"Симона" - читать интересную книгу автора (Фейхтвангер Лион)

ЧАСТЬ ТРЕТЬЯ. ПРОЗРЕНИЕ

1. ЛИЦО ДЯДИ ПРОСПЕРА

Симона работала в саду. На ней был вылинявший комбинезон из грубой ткани и большая соломенная шляпа. День клонился к вечеру, но было еще очень жарко.

С тех пор как мадам запретила ей есть за одним столом с дядей и объявила ее пленницей, прошла всего одна неделя, — неделя, бедная событиями. Симону ни о чем не спрашивали, никто не требовал ее к ответу, никто не хотел ее выслушать — ее попросту заперли здесь и выключили из жизни. Мадам ограничивалась необходимейшими указаниями; дядю Проспера Симона видела только в присутствии мадам, ей так и не удавалось поговорить с ним наедине.

Ей не говорили, что происходит в городе, в стране, что думают о ней и о ее деянии в Сен-Мартене. Она ничего, ничего не знала. Что установило следствие? Привело оно к чему-нибудь? Предприняли боши что-нибудь против дяди Проспера? Наложили они арест на фирму?

Тяжело было находиться в полном неведении. Она ломала себе голову, стараясь представить себе, что ждет ее, но ни до чего не могла додуматься.

Мадам — ее враг, в этом Симона не сомневалась. То, что мадам ее ни в чем не укоряла, то, что она упорно хранила холодное, злобное молчание, доказывало лишь, что она замышляет недоброе против нее, Симоны. Ну а дядя Проспер, что же он? Ведь он не любит таить свои чувства, он предпочитает изливать их вслух, давать волю своему гневу. То, что и он проходил мимо нее молча, только изредка бросая в ее сторону хмурые, смущенные взгляды, делалось, конечно, тоже в угоду мадам, а не по собственному побуждению. Как тяжело, что дядя Проспер сразу взял сторону мадам, даже не выслушав Симону.

За неделю своего одиночества, молчания и домашнего ареста Симона повзрослела, стала увереннее в себе. Она произвела смотр своим друзьям и убедилась, что надеяться ей, собственно, не на кого. Папаша Бастид, мосье Ксавье, Этьен — они недостаточно изворотливы, чтобы найти средство помочь ей, хотя они и преданны ей всем сердцем и, несомненно, пытались что-нибудь для нее сделать. Но тут они просто бессильны. С Морисом, конечно, она не так тесно связана; но если кто и мог бы помочь ей, так только он: он знает, чего хочет, он debrouillard, он настоящий мужчина. Сердце у нее радостно бьется, когда она вспоминает о разговоре на скамье под вязами. Досадно, что только один-единственный разок они поговорили, как друзья.

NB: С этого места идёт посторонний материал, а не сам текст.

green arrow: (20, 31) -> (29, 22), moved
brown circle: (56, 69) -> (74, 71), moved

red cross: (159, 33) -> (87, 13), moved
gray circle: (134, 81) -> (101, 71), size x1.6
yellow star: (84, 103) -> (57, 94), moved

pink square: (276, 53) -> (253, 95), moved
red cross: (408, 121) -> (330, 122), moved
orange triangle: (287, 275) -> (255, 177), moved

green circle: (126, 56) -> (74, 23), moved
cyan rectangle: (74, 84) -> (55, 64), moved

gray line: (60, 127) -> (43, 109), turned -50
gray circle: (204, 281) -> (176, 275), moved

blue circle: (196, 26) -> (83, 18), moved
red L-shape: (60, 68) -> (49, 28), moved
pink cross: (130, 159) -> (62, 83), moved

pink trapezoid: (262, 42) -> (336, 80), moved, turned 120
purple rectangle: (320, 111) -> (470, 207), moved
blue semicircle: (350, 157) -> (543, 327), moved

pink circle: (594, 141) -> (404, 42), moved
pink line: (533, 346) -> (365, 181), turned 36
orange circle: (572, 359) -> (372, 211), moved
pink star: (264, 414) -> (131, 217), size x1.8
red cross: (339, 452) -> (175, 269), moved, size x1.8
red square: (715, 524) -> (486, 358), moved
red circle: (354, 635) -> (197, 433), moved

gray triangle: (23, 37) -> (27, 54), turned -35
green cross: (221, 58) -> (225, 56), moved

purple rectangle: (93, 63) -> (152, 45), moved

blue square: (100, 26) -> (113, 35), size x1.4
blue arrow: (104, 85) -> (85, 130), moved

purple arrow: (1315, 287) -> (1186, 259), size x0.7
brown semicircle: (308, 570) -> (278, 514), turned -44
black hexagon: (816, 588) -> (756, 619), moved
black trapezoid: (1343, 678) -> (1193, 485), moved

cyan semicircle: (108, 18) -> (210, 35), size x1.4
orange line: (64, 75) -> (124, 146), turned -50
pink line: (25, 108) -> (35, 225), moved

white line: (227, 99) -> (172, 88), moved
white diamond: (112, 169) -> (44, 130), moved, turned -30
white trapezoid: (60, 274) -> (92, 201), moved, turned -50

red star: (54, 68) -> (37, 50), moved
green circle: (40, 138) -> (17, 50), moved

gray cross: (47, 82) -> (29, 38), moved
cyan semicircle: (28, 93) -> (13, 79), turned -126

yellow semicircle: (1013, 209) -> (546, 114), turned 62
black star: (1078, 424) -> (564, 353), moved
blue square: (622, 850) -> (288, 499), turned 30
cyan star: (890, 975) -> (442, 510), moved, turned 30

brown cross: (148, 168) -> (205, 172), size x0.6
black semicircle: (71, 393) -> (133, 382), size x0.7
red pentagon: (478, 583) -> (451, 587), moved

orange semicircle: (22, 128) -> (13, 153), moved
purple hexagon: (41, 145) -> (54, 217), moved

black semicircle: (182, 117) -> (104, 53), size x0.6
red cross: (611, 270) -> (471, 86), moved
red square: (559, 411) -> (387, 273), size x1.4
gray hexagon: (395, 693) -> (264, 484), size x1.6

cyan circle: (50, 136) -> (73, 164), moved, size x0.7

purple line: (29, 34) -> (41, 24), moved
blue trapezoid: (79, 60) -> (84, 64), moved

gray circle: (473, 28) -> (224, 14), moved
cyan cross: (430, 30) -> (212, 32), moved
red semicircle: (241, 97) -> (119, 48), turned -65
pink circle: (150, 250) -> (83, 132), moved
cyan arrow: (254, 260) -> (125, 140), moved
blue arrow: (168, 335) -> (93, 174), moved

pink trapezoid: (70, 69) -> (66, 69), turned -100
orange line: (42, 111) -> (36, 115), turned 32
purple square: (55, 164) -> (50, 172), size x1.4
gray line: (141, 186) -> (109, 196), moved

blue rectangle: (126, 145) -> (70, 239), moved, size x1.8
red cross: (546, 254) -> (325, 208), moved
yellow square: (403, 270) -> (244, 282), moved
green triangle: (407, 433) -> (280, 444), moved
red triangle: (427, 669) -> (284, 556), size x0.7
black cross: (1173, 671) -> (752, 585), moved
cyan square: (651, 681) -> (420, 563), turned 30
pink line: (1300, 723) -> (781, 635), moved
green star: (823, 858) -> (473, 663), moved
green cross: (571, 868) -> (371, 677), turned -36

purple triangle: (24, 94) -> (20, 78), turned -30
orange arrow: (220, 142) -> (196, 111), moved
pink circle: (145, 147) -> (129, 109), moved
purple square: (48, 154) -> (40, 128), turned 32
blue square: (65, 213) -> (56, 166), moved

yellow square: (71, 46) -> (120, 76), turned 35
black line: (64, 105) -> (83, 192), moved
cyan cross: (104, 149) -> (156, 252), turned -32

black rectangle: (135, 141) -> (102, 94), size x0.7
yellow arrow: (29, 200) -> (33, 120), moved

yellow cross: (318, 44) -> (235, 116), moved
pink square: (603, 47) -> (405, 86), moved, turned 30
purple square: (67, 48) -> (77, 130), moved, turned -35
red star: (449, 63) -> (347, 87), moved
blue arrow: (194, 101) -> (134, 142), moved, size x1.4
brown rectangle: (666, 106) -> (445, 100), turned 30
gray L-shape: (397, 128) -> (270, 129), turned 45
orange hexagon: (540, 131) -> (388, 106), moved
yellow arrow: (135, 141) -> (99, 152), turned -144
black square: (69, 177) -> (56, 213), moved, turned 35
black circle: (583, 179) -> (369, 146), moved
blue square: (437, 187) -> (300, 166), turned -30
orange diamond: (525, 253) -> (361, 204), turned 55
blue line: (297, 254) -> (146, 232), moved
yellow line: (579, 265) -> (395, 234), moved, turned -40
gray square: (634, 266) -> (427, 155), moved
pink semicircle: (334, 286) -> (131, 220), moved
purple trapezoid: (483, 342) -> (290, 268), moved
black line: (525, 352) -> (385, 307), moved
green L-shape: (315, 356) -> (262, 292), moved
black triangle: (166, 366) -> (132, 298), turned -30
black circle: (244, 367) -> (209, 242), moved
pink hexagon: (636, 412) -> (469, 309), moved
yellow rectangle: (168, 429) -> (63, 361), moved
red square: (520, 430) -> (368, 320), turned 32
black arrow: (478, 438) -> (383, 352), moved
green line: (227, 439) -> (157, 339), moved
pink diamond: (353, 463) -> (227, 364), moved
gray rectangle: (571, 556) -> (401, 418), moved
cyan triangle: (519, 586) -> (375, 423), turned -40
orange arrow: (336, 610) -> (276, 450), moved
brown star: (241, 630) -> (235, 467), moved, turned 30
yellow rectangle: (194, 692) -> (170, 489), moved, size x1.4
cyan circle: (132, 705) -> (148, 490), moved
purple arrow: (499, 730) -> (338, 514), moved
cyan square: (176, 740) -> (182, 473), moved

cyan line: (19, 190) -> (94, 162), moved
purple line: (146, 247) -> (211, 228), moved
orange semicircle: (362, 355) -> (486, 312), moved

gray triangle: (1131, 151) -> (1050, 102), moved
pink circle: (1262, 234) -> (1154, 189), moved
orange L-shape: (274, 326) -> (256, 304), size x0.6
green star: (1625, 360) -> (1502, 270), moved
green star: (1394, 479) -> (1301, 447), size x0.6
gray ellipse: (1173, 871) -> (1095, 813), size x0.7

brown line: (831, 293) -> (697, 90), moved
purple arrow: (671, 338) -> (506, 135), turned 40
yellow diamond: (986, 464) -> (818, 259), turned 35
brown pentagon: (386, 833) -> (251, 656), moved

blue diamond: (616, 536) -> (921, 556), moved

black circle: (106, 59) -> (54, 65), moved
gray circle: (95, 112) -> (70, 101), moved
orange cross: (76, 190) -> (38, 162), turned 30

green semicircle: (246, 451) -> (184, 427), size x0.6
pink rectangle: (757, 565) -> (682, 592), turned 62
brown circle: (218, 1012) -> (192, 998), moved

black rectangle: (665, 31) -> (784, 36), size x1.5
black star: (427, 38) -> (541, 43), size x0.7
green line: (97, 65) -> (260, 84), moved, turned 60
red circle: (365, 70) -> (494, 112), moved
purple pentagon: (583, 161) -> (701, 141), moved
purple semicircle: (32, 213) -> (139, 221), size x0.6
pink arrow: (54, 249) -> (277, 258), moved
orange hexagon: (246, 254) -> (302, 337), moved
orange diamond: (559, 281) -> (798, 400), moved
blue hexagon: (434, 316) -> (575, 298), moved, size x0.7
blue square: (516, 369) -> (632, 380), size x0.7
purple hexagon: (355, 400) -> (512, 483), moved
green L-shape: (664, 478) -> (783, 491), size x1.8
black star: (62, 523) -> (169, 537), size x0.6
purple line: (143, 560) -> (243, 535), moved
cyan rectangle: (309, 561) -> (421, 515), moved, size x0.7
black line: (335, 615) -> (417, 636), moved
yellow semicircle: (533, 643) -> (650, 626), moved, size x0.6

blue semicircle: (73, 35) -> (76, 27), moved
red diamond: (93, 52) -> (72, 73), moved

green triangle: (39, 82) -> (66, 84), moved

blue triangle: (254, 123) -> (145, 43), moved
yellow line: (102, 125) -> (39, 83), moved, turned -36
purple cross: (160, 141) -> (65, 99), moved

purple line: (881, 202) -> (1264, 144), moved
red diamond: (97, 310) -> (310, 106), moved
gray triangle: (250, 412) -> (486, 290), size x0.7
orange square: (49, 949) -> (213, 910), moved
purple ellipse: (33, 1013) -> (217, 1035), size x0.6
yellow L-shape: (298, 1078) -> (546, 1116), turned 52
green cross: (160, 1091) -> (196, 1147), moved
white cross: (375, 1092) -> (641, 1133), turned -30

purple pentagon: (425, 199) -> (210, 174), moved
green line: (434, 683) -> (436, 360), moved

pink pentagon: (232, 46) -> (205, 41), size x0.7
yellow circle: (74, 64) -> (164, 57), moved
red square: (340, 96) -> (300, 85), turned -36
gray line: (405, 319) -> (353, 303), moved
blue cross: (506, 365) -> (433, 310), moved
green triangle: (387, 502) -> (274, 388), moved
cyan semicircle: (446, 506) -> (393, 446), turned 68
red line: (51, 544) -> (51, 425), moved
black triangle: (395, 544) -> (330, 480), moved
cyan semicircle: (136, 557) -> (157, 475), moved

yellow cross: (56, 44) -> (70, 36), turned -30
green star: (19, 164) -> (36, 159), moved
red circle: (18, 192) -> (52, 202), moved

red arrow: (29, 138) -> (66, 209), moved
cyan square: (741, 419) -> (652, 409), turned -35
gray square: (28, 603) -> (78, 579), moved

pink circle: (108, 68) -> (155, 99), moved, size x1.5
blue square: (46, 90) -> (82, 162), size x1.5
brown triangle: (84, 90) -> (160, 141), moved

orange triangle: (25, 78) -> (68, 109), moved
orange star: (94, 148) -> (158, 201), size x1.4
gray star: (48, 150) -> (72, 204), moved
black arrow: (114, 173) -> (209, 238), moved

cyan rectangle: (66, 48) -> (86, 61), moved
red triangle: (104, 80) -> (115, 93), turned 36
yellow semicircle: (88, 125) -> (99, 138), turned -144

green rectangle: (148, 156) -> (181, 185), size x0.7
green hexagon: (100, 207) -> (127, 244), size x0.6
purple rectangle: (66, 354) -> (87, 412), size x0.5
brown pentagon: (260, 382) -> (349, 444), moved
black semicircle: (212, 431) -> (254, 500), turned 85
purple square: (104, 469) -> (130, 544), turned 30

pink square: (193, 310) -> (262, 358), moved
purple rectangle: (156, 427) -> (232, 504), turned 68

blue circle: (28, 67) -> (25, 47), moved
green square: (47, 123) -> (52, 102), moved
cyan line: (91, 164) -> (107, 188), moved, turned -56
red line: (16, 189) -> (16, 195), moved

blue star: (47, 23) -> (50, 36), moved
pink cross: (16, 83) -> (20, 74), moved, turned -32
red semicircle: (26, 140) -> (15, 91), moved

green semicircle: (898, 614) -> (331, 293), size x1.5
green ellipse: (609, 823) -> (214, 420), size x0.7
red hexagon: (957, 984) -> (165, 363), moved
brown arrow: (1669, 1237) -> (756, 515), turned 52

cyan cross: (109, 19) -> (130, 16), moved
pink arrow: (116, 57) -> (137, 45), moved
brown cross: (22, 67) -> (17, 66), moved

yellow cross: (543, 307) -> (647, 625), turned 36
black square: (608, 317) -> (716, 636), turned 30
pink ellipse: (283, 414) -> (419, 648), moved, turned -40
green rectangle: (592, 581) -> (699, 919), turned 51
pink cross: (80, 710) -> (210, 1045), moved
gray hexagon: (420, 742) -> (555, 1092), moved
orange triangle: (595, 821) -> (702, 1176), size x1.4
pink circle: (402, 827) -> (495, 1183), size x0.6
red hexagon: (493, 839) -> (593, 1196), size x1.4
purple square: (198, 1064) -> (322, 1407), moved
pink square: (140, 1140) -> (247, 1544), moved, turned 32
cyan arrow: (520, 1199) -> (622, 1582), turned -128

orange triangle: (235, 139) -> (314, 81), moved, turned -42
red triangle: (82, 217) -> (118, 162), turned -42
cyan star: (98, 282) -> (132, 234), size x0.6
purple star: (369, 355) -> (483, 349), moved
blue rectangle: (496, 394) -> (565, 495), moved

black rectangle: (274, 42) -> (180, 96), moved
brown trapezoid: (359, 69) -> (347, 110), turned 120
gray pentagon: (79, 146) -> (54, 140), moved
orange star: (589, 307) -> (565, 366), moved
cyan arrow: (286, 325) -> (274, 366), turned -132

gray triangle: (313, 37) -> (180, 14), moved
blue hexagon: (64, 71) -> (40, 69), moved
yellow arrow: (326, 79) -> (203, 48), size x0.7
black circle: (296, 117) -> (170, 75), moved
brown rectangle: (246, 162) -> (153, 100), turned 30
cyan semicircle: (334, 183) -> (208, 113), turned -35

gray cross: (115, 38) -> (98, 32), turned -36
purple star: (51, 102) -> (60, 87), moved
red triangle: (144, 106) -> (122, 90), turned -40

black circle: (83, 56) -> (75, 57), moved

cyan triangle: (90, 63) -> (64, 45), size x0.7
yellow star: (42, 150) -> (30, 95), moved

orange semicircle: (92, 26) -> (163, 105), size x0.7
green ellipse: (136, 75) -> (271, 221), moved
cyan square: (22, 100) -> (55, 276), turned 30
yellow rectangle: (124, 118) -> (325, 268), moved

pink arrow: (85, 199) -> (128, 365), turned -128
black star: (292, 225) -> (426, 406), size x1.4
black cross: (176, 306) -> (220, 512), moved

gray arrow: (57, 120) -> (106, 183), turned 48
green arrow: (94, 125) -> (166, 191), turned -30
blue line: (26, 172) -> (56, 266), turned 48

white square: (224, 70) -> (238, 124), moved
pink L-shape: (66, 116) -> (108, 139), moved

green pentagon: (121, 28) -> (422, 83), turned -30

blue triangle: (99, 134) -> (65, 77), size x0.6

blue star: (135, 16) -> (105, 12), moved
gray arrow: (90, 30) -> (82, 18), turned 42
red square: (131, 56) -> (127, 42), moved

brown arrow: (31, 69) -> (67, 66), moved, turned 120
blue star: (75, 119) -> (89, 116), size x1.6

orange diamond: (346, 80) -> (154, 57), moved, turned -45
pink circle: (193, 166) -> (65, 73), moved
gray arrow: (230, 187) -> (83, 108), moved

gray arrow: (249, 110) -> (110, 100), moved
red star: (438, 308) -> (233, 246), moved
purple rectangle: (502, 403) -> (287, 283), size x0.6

Симона работала у ограды в западном углу сада. Сад был расположен на склоне холма. Хотя он и занимал большую территорию, но вся она была на виду, и только этот уголок у ограды, с западной стороны, не был виден из окон дома. В каком бы углу сада или дома Симона ни работала, она чувствовала на себе надзирающее око мадам, только здесь оно ее не достигало, и весь день Симона мечтала о тех минутах, когда ей удастся уйти от постоянной слежки в эту укромную часть сада.

Ограда была высокая, но, став на большой камень, Симона могла выглянуть на дорогу, и отсюда дорога видна была далеко, далеко. То было неширокое, заброшенное шоссе, оно вело к горной деревушке Нуаре, я на нем редко кто появлялся. И все же Симона снова и снова становилась на камень, ухватившись за ограду, она подтягивалась на руках так, что они начинали болеть, и смотрела на дорогу.

Так стояла она и теперь, крепко ухватившись обеими руками за ограду, и глядела вдаль. Ее серьезное, задумчивое лицо словно окаменело от невыносимого томления. Мучительно хотелось ей увидеть кого-либо из друзей. Симона знала, что за свой патриотический поступок ей придется горько расплачиваться, и она терпеливо переносила свое заключение. Но она не представляла себе, что придется страдать в таком одиночестве. Каждый день выглядывала она за ограду, в надежде, что кто-либо из дорогих ей людей сумеет пробраться сюда. Но никто не приходил. Мадам никого к ней не подпускала. Мадам зорко стерегла ее.

Она и дяде Просперу запретила говорить с Симоной. Но если рассудить, то это как раз было утешительно и обнадеживающе. Ведь будь мадам уверена в дяде Проспере, она не стала бы удерживать его от объяснения с Симоной. Но она, видимо, опасалась, что дядя Проспер, несмотря ни на что, поймет поступок Симоны и, может быть, даже одобрит. Нет, пусть Морис говорит, что хочет, но кто-кто, а дядя Проспер ей не враг.

При встрече с Симоной его лицо принимало смущенное и негодующее выражение, он избегал ее. Но это удавалось ему только потому, что она не противилась. Она была слишком горда, пусть поступает, как ему угодно. А надо бы заставить его объясниться, заставить выслушать ее.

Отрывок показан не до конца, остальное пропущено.